Forum Moderators: open

Message Too Old, No Replies

Bingbot, Robots.txt and Port 80

or When Will Bingbot Grow Up?

         

dstiles

3:20 pm on Apr 25, 2021 (gmt 0)

WebmasterWorld Senior Member 10+ Year Member Top Contributors Of The Month



Ever since moving sites to HTTPS (port 443) Bingbot has spent part of its energy hitting robots.txt on Port 80, which begets 403 responses. Meanwhile, Bingbot ignores my requirement in robots.txt to not visit CSS files and suchlike, especially for preview scans. It occurs to me the two may be linked.

How can I open port 80 to JUST bingbot - or is it even worth it? Bing is not a major SE in the UK so it may be as well to ignore this idiocy and save my time. On the other hand I have a couple of sites of international use.

JorgeV

3:35 pm on Apr 25, 2021 (gmt 0)

WebmasterWorld Senior Member 5+ Year Member Top Contributors Of The Month



Hello,

Your port 80 is opened, otherwise your server will not issue a 403 code.

In all events, you need to have your port 80 open, to handle and redirect non https requests.

As for the problem of Bingbot not respecting your robots.txt file, you can always post the content of this file here, may be there is a mistake in the syntax.

lammert

3:43 pm on Apr 25, 2021 (gmt 0)

WebmasterWorld Senior Member 10+ Year Member Top Contributors Of The Month



Returning 403 on port 80 may not be the best approach. Bots (and more important, humans) following old existing links to the http content may get the error and never return. A universal 301 redirect from port 80 to the equivalent URL on port 443 should do the trick.

not2easy

3:46 pm on Apr 25, 2021 (gmt 0)

WebmasterWorld Administrator 10+ Year Member Top Contributors Of The Month



You can add a line to your https rewrite:
RewriteCond %{SERVER_PORT} 80
This is supposed to be good for old incoming links that were never updated to https also.

lucy24

5:08 pm on Apr 25, 2021 (gmt 0)

WebmasterWorld Senior Member 10+ Year Member Top Contributors Of The Month



I have always exempted robots.txt requests from all canonicalization: first www and later https. Some robots seem to get confused when a request for robots.txt is redirected, and you don't want to give them any excuse (“I TRIED to read robots.txt, honest I did, but I just got a redirect :: whine ::”)

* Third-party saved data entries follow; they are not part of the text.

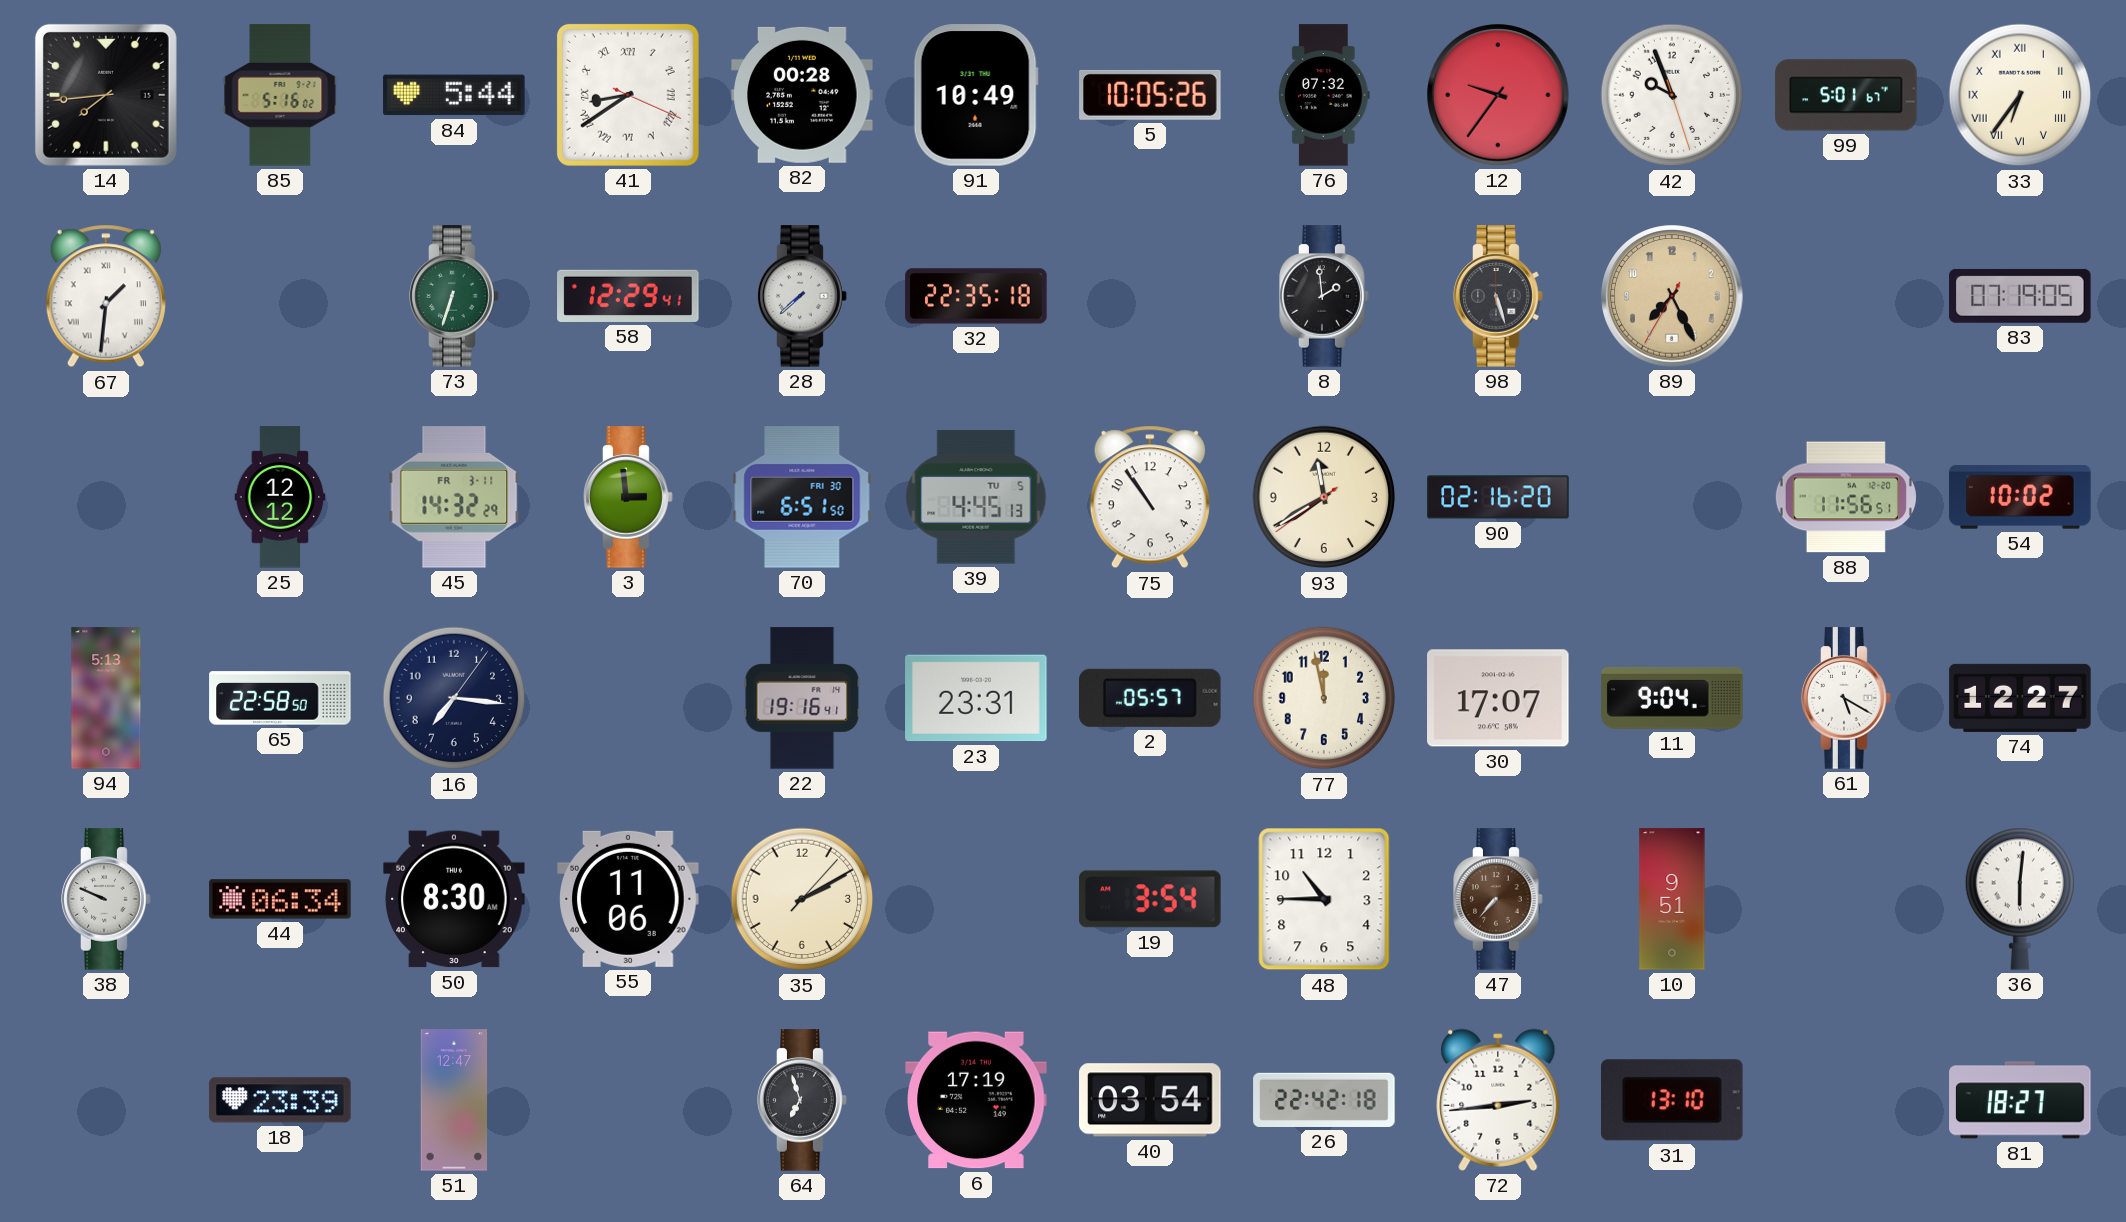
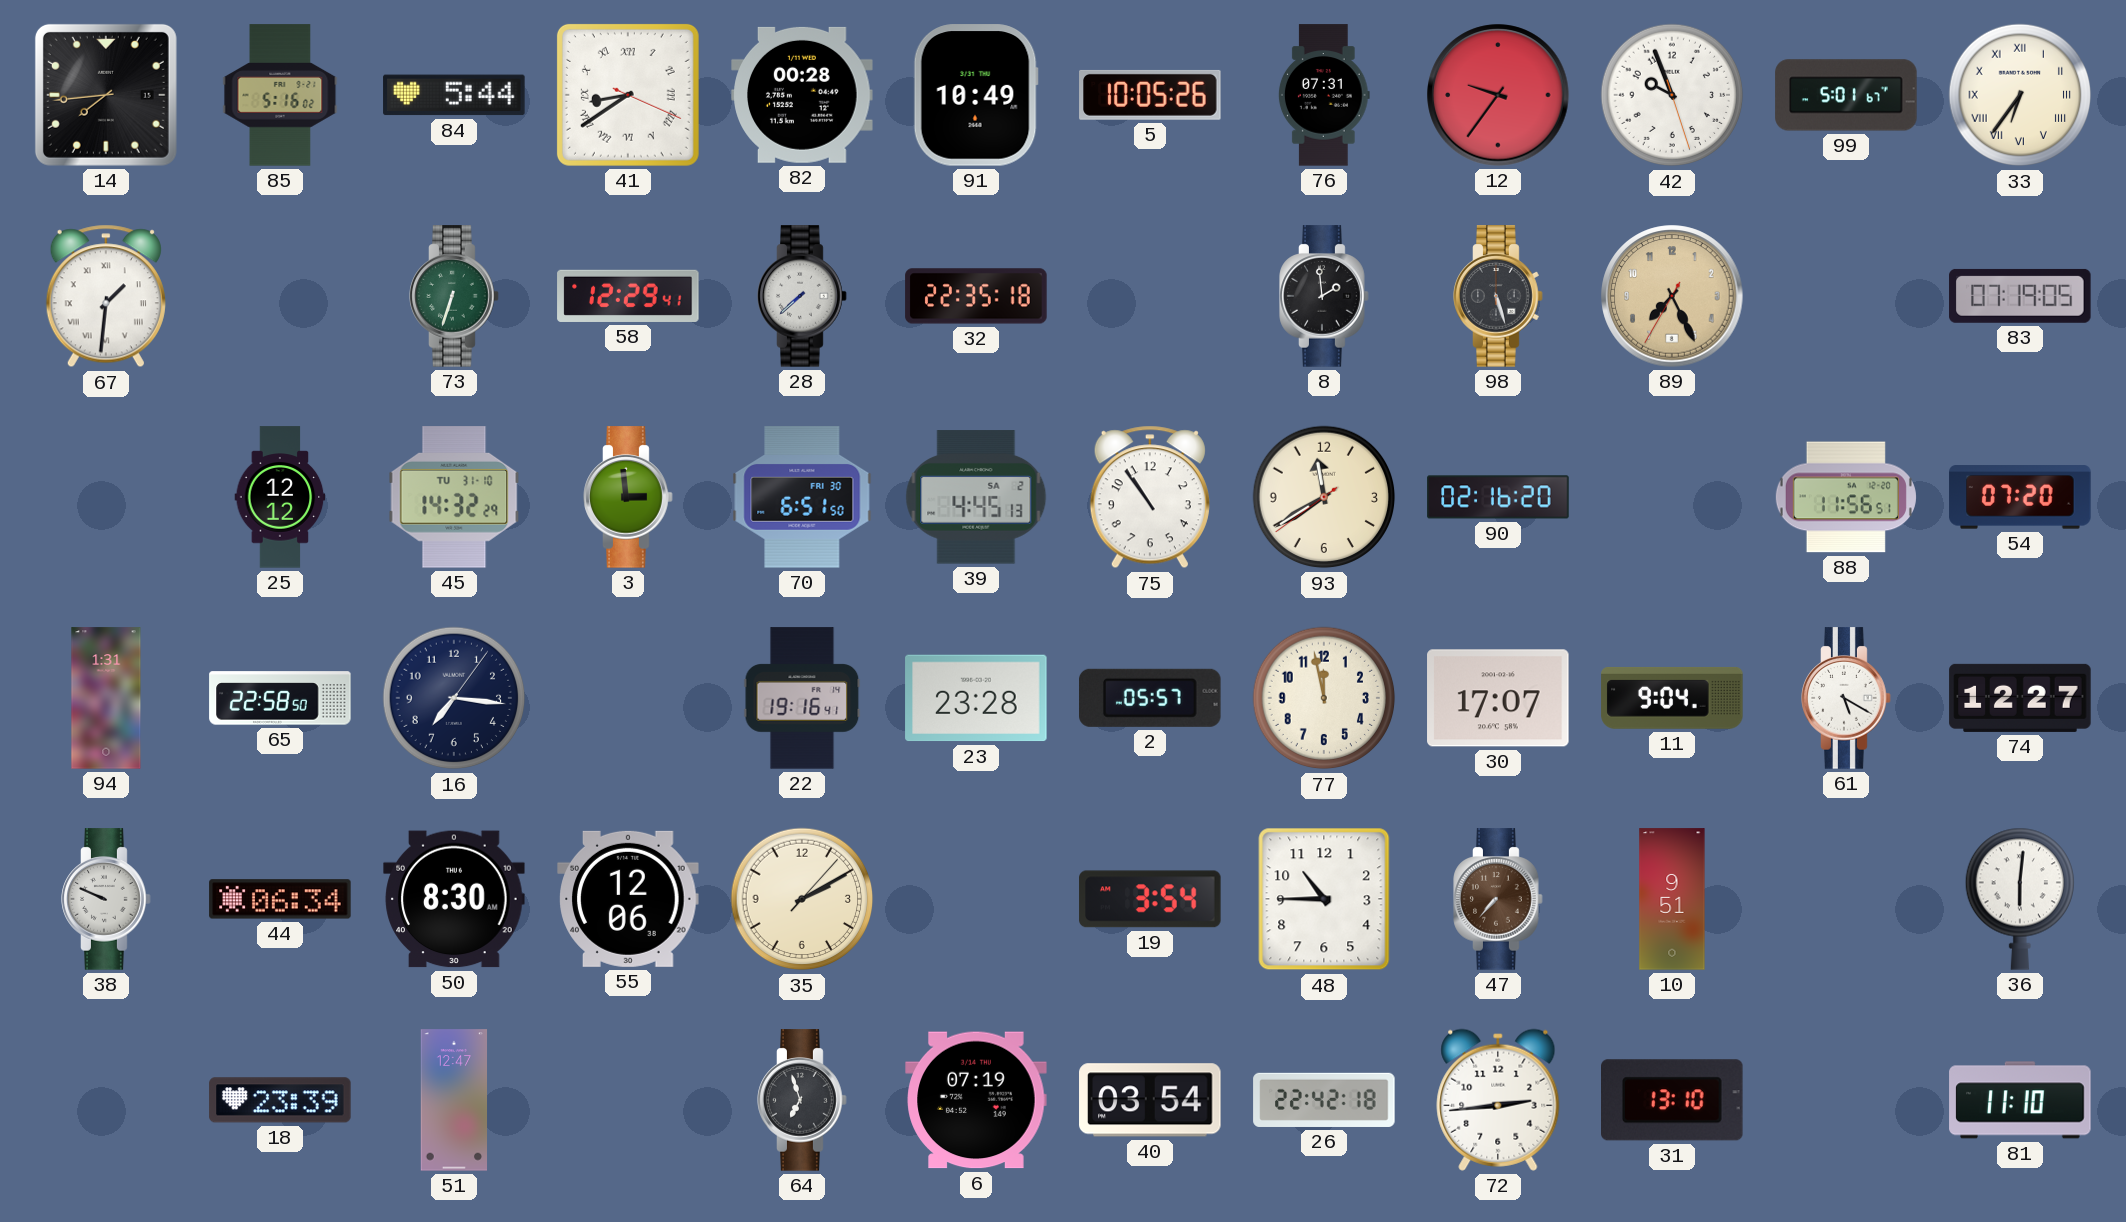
76: 07:32 -> 07:31
45 date: FR 3-11 -> TU 31-10
39 date: TU 5 -> SA 2
54: 10:02 -> 07:20
94: 5:13 -> 1:31
23: 23:31 -> 23:28
55: 11:06 -> 12:06
6: 17:19 -> 07:19
81: 18:27 -> 11:10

But why on earth would requests to port 80 receive a 403? They should get a redirect to the https version of the page. (Matter of fact, I do block one narrow category of http requests, involving a few specific pages and one specific UA, because it marks the behavior of one botnet. But certainly not everyone, everywhere.) In years past, the redirect might have been limited to requests that include the Upgrade-Insecure-Requests header, but these days all human browsers can do https, and robots simply need to get with the program.

phranque

10:25 pm on Apr 25, 2021 (gmt 0)

WebmasterWorld Administrator 10+ Year Member Top Contributors Of The Month



i would reinforce what others have said here - the 301 redirect from recognizable port 80 requests to a known https: url would be the most technically robust solution and the best for user experience.

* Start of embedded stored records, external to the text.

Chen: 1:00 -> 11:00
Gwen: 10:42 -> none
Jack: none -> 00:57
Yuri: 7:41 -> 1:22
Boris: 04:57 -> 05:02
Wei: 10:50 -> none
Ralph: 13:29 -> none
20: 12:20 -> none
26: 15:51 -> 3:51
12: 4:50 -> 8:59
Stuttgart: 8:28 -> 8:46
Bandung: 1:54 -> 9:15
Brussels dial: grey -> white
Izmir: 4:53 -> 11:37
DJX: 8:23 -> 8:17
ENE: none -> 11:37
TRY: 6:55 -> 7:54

among other problems with this solution, the 403 response effectively wastes any value if inbound links to legacy http: urls.

dstiles

1:49 pm on Apr 26, 2021 (gmt 0)

WebmasterWorld Senior Member 10+ Year Member Top Contributors Of The Month



Sorry, folks, brain fade. I should have added that Port 80 is open for the web sites and that 301 etc is in place and working for all relevant requests from almost every source except bing on robots.txt. 403 is only issued to baddies (mostly non-bot) and Bing for robots.txt ONLY. According to the other_hosts_access log, bing is offered a redirect for robots.txt AND for pages such as index.php. It follows thte latter but not the former.

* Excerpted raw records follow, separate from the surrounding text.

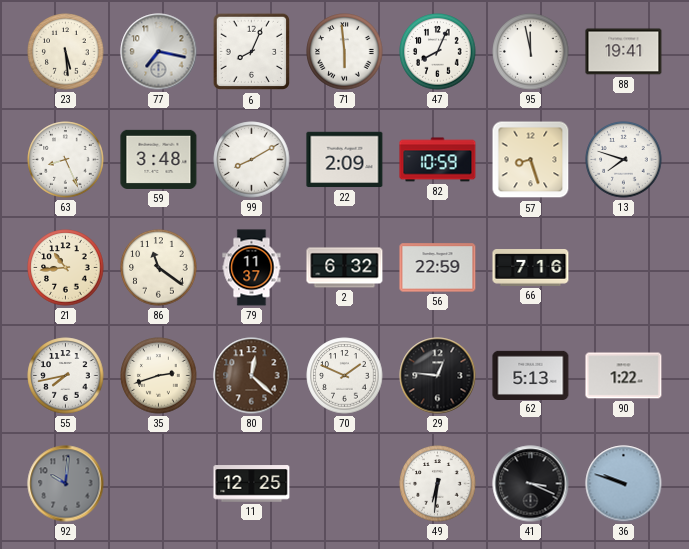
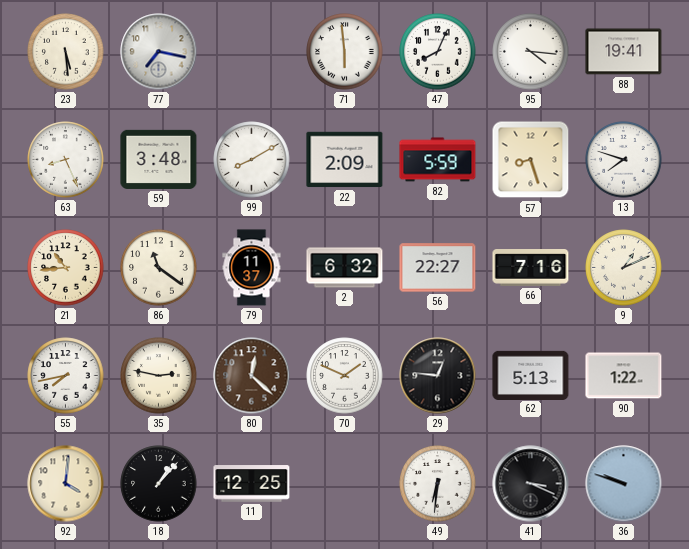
6: 8:04 -> none
95: 11:58 -> 4:16
82: 10:59 -> 5:59
56: 22:59 -> 22:27
9: none -> 1:11
35: 2:42 -> 2:47
92: 10:01 -> 4:01
92 dial: grey -> cream
18: none -> 1:07
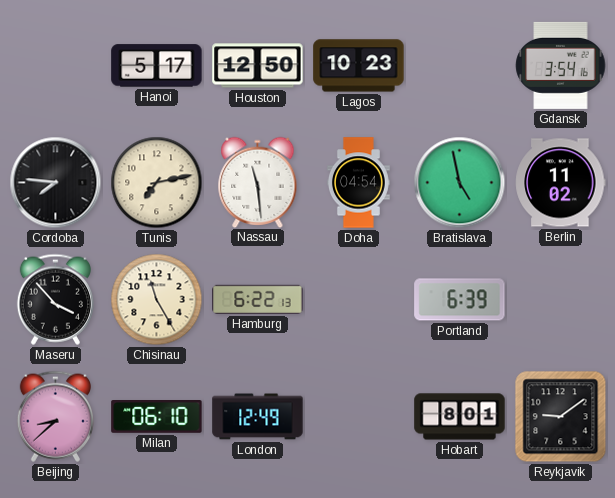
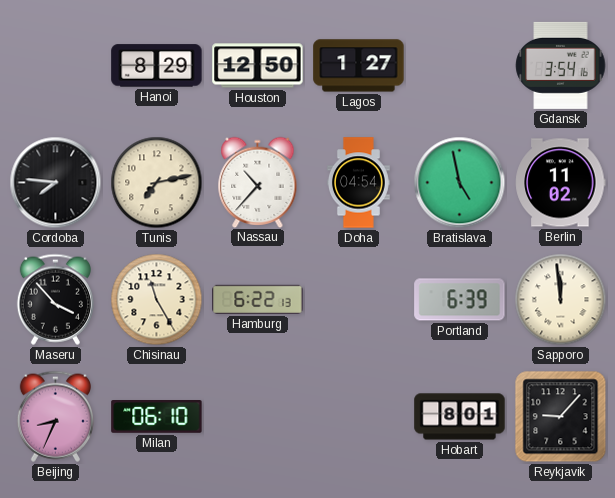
Hanoi: 5:17 -> 8:29
Lagos: 10:23 -> 1:27
Nassau: 11:29 -> 10:37
Sapporo: none -> 11:59
Beijing: 8:38 -> 8:34
London: 12:49 -> none
Reykjavik: 9:09 -> 9:07
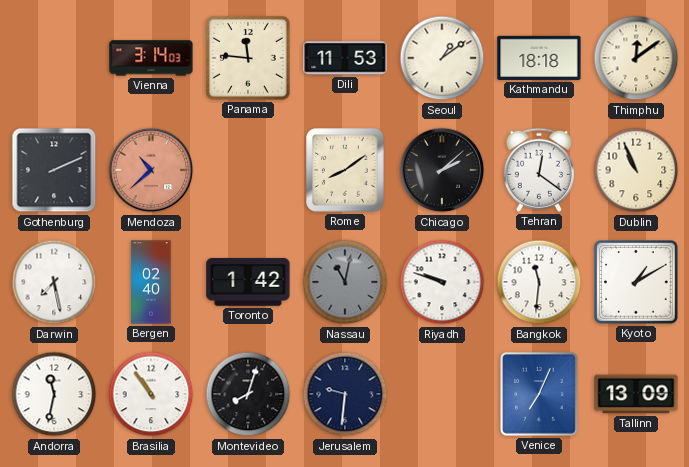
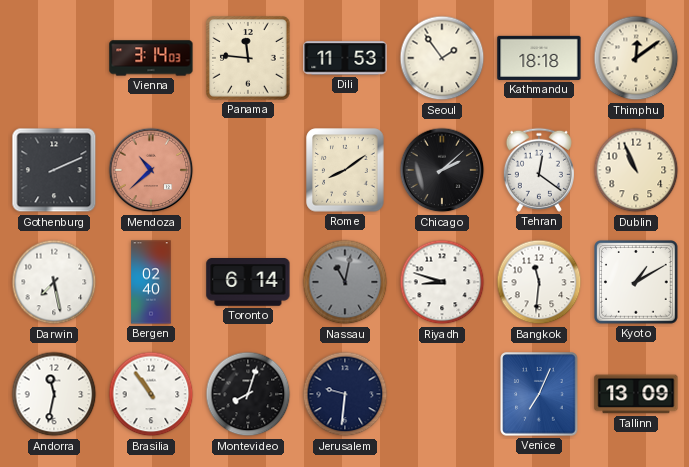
Seoul: 1:09 -> 1:54
Toronto: 1:42 -> 6:14
Riyadh: 9:48 -> 8:48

Googlebot sometimes hits Port 80 for robots.txt but is never issued a 403 so presumably it follows the redirect; in fact there is evidence it does.

SumGuy

12:07 am on May 8, 2021 (gmt 0)

5+ Year Member Top Contributors Of The Month



If search engines ask for robots.txt on port 80, I give it to them. If they ask on port 443, they they'll get it there as well. Same for ads.txt (which only google asks for). I don't see the problem serving it up to a search bot on port 80 if that's how it wants to get it. Edit: All other site file requests on port 80 get 301 redirect to https, regardless who is asking (bot or human).

dstiles

9:09 am on May 8, 2021 (gmt 0)

WebmasterWorld Senior Member 10+ Year Member Top Contributors Of The Month



This is not a case of "wanting". As far as I can tell I have allowed all bots to access the server on 80 and 443 but for some reason bingbot (and only bingbot) asks for robots.txt without providing ANY protocol (eg http/1.2) and for some reason my server will not allow that - or something else that's missing. Whatever, it ends up going to errdoc...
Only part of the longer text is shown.